▶ [Assigned task] An unchanged copy of all the lines below is expected, and it should contain no pictures.
┄┄┄┄┄┄
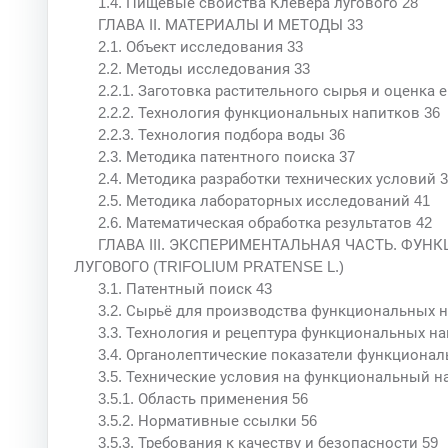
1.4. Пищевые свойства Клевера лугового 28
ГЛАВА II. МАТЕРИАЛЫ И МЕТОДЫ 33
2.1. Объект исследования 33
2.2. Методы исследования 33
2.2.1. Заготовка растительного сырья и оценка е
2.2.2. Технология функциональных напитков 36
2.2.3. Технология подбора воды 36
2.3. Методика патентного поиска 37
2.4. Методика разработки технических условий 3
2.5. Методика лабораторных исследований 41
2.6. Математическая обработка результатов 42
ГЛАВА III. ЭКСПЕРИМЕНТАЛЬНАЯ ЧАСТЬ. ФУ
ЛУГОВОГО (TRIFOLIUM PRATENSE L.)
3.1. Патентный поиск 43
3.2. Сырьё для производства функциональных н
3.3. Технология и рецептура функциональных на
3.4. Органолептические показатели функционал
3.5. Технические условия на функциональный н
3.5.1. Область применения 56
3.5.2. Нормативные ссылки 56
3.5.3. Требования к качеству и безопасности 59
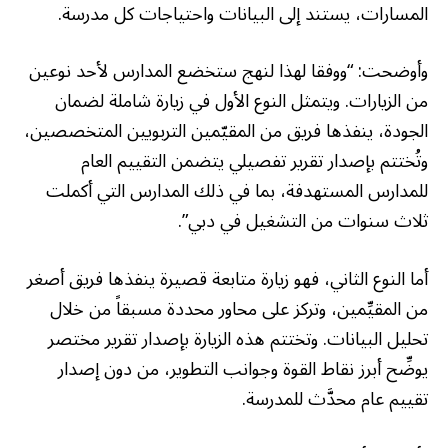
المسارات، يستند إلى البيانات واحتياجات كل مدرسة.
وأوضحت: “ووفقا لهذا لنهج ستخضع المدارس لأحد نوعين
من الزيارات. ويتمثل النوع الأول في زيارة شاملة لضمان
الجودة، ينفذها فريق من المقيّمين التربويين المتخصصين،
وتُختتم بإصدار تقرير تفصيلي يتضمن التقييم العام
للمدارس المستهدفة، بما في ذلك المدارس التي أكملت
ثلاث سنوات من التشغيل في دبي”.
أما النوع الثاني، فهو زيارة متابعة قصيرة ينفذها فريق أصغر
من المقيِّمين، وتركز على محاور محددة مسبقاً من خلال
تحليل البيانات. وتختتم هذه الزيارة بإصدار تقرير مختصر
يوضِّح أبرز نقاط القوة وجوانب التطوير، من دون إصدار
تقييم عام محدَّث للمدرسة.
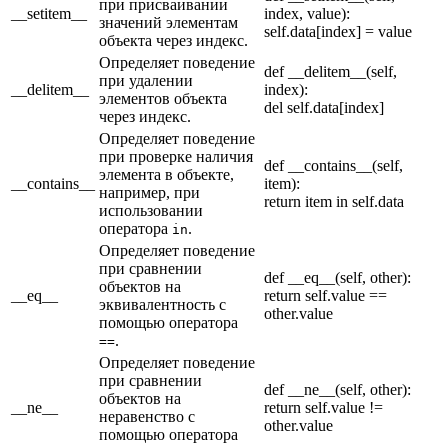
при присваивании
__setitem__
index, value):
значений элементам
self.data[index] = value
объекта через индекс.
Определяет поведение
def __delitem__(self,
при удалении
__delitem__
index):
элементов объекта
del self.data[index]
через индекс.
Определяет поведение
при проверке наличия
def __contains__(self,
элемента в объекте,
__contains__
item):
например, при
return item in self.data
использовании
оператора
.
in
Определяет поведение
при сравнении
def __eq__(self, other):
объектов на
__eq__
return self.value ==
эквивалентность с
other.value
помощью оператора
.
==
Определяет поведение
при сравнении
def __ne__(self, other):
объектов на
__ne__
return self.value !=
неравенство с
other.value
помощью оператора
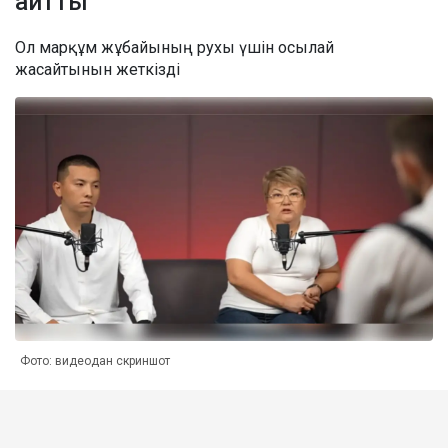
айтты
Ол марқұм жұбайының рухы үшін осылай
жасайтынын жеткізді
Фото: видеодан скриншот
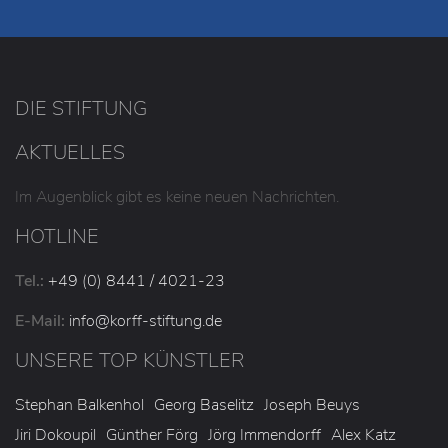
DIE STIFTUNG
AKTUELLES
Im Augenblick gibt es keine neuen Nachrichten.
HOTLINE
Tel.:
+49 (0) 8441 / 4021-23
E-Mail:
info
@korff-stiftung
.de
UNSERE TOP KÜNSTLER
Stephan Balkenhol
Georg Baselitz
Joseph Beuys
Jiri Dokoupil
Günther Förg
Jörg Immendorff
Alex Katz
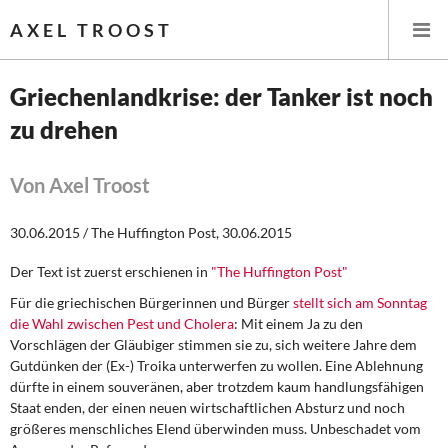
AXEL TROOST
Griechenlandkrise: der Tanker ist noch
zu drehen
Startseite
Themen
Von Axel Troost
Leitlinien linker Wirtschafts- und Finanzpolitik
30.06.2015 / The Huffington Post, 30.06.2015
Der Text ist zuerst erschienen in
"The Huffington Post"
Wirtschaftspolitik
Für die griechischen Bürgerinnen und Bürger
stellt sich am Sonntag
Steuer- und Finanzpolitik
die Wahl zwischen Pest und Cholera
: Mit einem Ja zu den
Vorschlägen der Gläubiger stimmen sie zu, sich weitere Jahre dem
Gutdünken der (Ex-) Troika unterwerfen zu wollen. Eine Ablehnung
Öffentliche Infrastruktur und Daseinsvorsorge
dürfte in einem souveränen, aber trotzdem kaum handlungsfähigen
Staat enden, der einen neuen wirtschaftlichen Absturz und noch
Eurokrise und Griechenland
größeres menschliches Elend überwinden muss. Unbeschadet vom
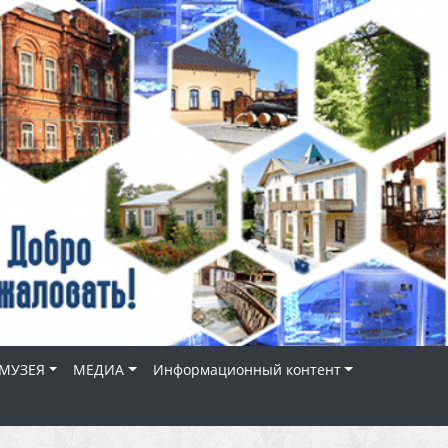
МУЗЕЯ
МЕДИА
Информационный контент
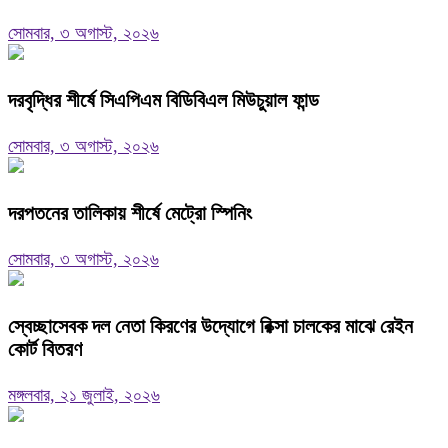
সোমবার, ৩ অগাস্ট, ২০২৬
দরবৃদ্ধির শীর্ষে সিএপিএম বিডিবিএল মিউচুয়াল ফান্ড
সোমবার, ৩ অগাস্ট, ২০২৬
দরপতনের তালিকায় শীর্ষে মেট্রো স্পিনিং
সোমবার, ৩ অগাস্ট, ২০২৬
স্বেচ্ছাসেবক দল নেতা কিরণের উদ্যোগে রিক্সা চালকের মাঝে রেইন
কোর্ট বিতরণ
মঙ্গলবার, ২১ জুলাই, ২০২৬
┄┄┄┄┄┄
▶ [Written answer]
1.4. Пищевые свойства Клевера лугового 28
ГЛАВА II. МАТЕРИАЛЫ И МЕТОДЫ 33
2.1. Объект исследования 33
2.2. Методы исследования 33
2.2.1. Заготовка растительного сырья и оценка е
2.2.2. Технология функциональных напитков 36
2.2.3. Технология подбора воды 36
2.3. Методика патентного поиска 37
2.4. Методика разработки технических условий 3
2.5. Методика лабораторных исследований 41
2.6. Математическая обработка результатов 42
ГЛАВА III. ЭКСПЕРИМЕНТАЛЬНАЯ ЧАСТЬ. ФУ
ЛУГОВОГО (TRIFOLIUM PRATENSE L.)
3.1. Патентный поиск 43
3.2. Сырьё для производства функциональных н
3.3. Технология и рецептура функциональных на
3.4. Органолептические показатели функционал
3.5. Технические условия на функциональный н
3.5.1. Область применения 56
3.5.2. Нормативные ссылки 56
3.5.3. Требования к качеству и безопасности 59
المسارات، يستند إلى البيانات واحتياجات كل مدرسة.
وأوضحت: “ووفقا لهذا لنهج ستخضع المدارس لأحد نوعين
من الزيارات. ويتمثل النوع الأول في زيارة شاملة لضمان
الجودة، ينفذها فريق من المقيّمين التربويين المتخصصين،
وتُختتم بإصدار تقرير تفصيلي يتضمن التقييم العام
للمدارس المستهدفة، بما في ذلك المدارس التي أكملت
ثلاث سنوات من التشغيل في دبي”.
أما النوع الثاني، فهو زيارة متابعة قصيرة ينفذها فريق أصغر
من المقيِّمين، وتركز على محاور محددة مسبقاً من خلال
تحليل البيانات. وتختتم هذه الزيارة بإصدار تقرير مختصر
يوضِّح أبرز نقاط القوة وجوانب التطوير، من دون إصدار
تقييم عام محدَّث للمدرسة.
при присваивании
__setitem__
index, value):
значений элементам
self.data[index] = value
объекта через индекс.
Определяет поведение
def __delitem__(self,
при удалении
__delitem__
index):
элементов объекта
del self.data[index]
через индекс.
Определяет поведение
при проверке наличия
def __contains__(self,
элемента в объекте,
__contains__
item):
например, при
return item in self.data
использовании
оператора
.
in
Определяет поведение
при сравнении
def __eq__(self, other):
объектов на
__eq__
return self.value ==
эквивалентность с
other.value
помощью оператора
.
==
Определяет поведение
при сравнении
def __ne__(self, other):
объектов на
__ne__
return self.value !=
неравенство с
other.value
помощью оператора
айтты
Ол марқұм жұбайының рухы үшін осылай
жасайтынын жеткізді
Фото: видеодан скриншот
DIE STIFTUNG
AKTUELLES
Im Augenblick gibt es keine neuen Nachrichten.
HOTLINE
Tel.:
+49 (0) 8441 / 4021-23
E-Mail:
info
@korff-stiftung
.de
UNSERE TOP KÜNSTLER
Stephan Balkenhol
Georg Baselitz
Joseph Beuys
Jiri Dokoupil
Günther Förg
Jörg Immendorff
Alex Katz
AXEL TROOST
Griechenlandkrise: der Tanker ist noch
zu drehen
Startseite
Themen
Von Axel Troost
Leitlinien linker Wirtschafts- und Finanzpolitik
30.06.2015 / The Huffington Post, 30.06.2015
Der Text ist zuerst erschienen in
"The Huffington Post"
Wirtschaftspolitik
Für die griechischen Bürgerinnen und Bürger
stellt sich am Sonntag
Steuer- und Finanzpolitik
die Wahl zwischen Pest und Cholera
: Mit einem Ja zu den
Vorschlägen der Gläubiger stimmen sie zu, sich weitere Jahre dem
Gutdünken der (Ex-) Troika unterwerfen zu wollen. Eine Ablehnung
Öffentliche Infrastruktur und Daseinsvorsorge
dürfte in einem souveränen, aber trotzdem kaum handlungsfähigen
Staat enden, der einen neuen wirtschaftlichen Absturz und noch
Eurokrise und Griechenland
größeres menschliches Elend überwinden muss. Unbeschadet vom
МУЗЕЯ
МЕДИА
Информационный контент
সোমবার, ৩ অগাস্ট, ২০২৬
দরবৃদ্ধির শীর্ষে সিএপিএম বিডিবিএল মিউচুয়াল ফান্ড
সোমবার, ৩ অগাস্ট, ২০২৬
দরপতনের তালিকায় শীর্ষে মেট্রো স্পিনিং
সোমবার, ৩ অগাস্ট, ২০২৬
স্বেচ্ছাসেবক দল নেতা কিরণের উদ্যোগে রিক্সা চালকের মাঝে রেইন
কোর্ট বিতরণ
মঙ্গলবার, ২১ জুলাই, ২০২৬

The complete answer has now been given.